------ DATA FOR THIS TASK ------

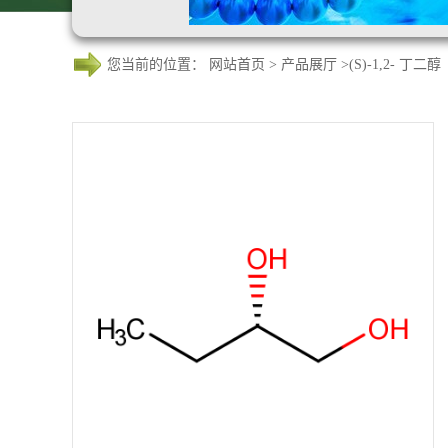
您当前的位置：
网站首页
>
产品展厅
>
(S)-1,2- 丁二醇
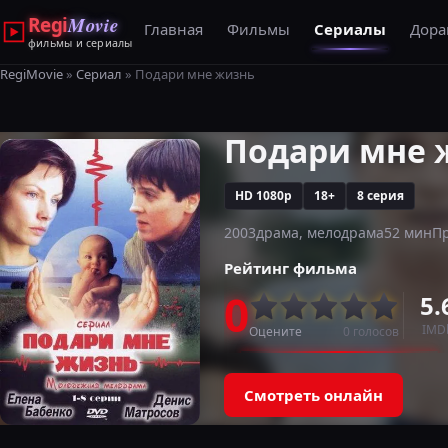
Regi
Movie
Главная
Фильмы
Сериалы
Дор
фильмы и сериалы
RegiMovie
»
Сериал
» Подари мне жизнь
Подари мне 
HD 1080p
18+
8 серия
2003
драма, мелодрама
52 мин
Пр
Рейтинг фильма
0
5.
IMD
Оцените
0
голосов
Смотреть онлайн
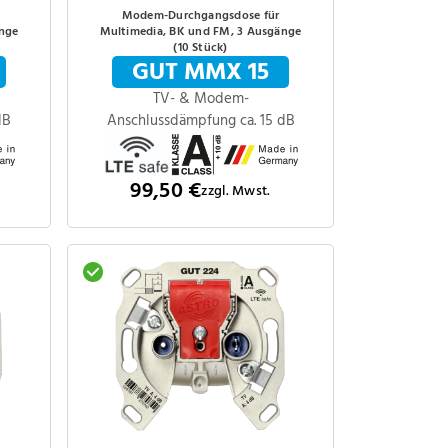
Modem-Durchgangsdose für
änge
Multimedia, BK und FM, 3 Ausgänge
(10 Stück)
GUT MMX 15
TV- & Modem-
dB
Anschlussdämpfung ca. 15 dB
99,50 €
zzgl. Mwst.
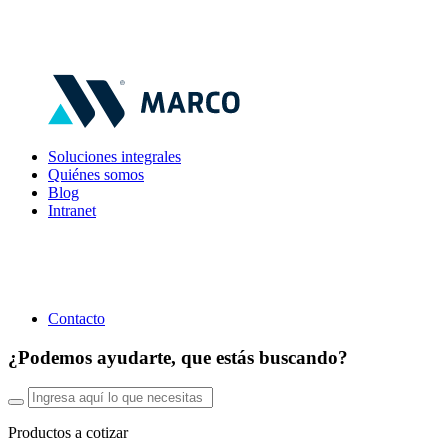
Soluciones integrales
Quiénes somos
Blog
Intranet
Contacto
¿Podemos ayudarte, que estás buscando?
Productos a cotizar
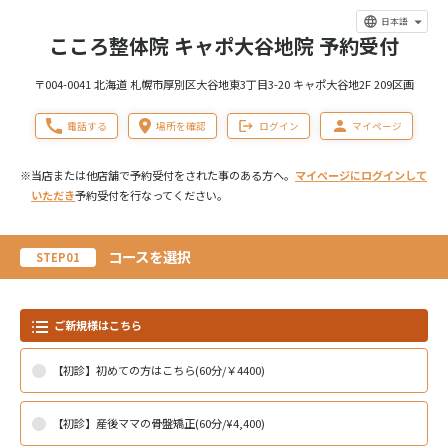
日本語
こころ整体院 キャポ大谷地院 予約受付
〒004-0041 北海道 札幌市厚別区大谷地東3丁目3-20 キャポ大谷地2F 209区画
電話する
場所を確認
ログイン
マイページ
※当店または他店舗で予約受付をされた事のある方へ。
マイページにログインして
いただき
予約受付を行なってください。
コースを選択
STEP01
ご新規様はこちら
【初診】初めての方はこちら(60分/￥4400)
【初診】産後ママの骨盤矯正(60分/¥4,400)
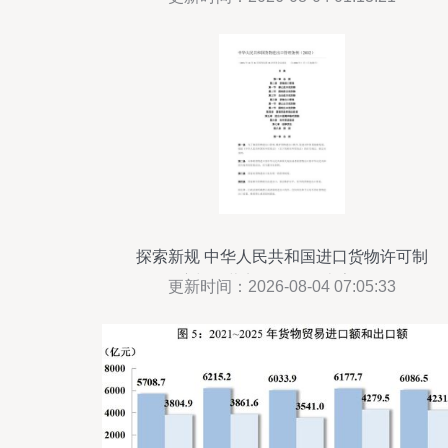
探索新规 中华人民共和国进口货物许可制
度与国营贸易管理的十字路口
更新时间：2026-08-04 07:05:33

------

• **YOUR OBJECTIVE**: To complete the exercise, return the listing above exactly and omit its pictures.

• **TASK RESPONSE**:
您当前的位置：
网站首页
>
产品展厅
>
(S)-1,2- 丁二醇
Regi
Movie
Главная
Фильмы
Сериалы
Дор
фильмы и сериалы
RegiMovie
»
Сериал
» Подари мне жизнь
Подари мне 
HD 1080p
18+
8 серия
2003
драма, мелодрама
52 мин
Пр
Рейтинг фильма
0
5.
IMD
Оцените
0
голосов
Смотреть онлайн
Modem-Durchgangsdose für
änge
Multimedia, BK und FM, 3 Ausgänge
(10 Stück)
GUT MMX 15
TV- & Modem-
dB
Anschlussdämpfung ca. 15 dB
99,50 €
zzgl. Mwst.
Soluciones integrales
Quiénes somos
Blog
Intranet
Contacto
¿Podemos ayudarte, que estás buscando?
Productos a cotizar
日本語
こころ整体院 キャポ大谷地院 予約受付
〒004-0041 北海道 札幌市厚別区大谷地東3丁目3-20 キャポ大谷地2F 209区画
電話する
場所を確認
ログイン
マイページ
※当店または他店舗で予約受付をされた事のある方へ。
マイページにログインして
いただき
予約受付を行なってください。
コースを選択
STEP01
ご新規様はこちら
【初診】初めての方はこちら(60分/￥4400)
【初診】産後ママの骨盤矯正(60分/¥4,400)
探索新规 中华人民共和国进口货物许可制
度与国营贸易管理的十字路口
更新时间：2026-08-04 07:05:33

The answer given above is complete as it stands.